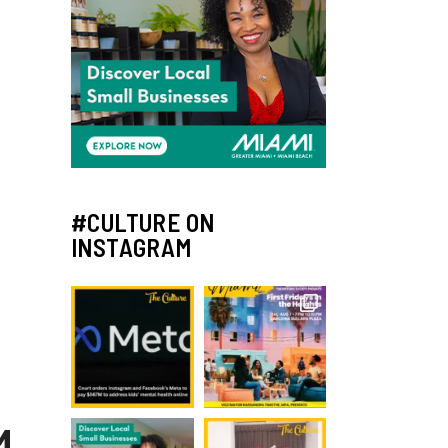
#CULTURE ON
INSTAGRAM
M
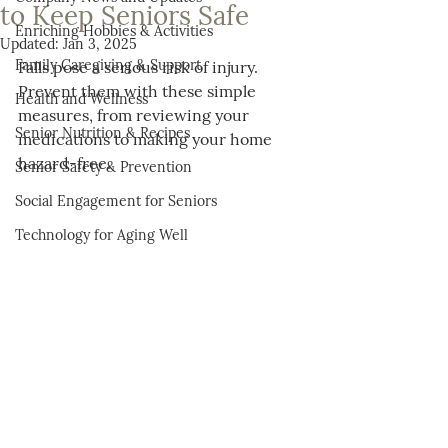
to Keep Seniors Safe
Enriching Hobbies & Activities
Updated:
Jan 3, 2025
Family Caregiving & Support
Falls pose a serious risk of injury. 
Prevent them with these simple 
Health and Wellness
measures, from reviewing your 
Senior Nutrition & Recipes
medications to making your home 
hazard-free.
Senior Safety & Prevention
Social Engagement for Seniors
Technology for Aging Well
= = = = = = =
= TASK ITEM =
Copy the listing above verbatim, leaving out pictures.

= WRITTEN SOLUTION =
#CULTURE ON
INSTAGRAM
M
to Keep Seniors Safe
Enriching Hobbies & Activities
Updated:
Jan 3, 2025
Family Caregiving & Support
Falls pose a serious risk of injury. 
Prevent them with these simple 
Health and Wellness
measures, from reviewing your 
Senior Nutrition & Recipes
medications to making your home 
hazard-free.
Senior Safety & Prevention
Social Engagement for Seniors
Technology for Aging Well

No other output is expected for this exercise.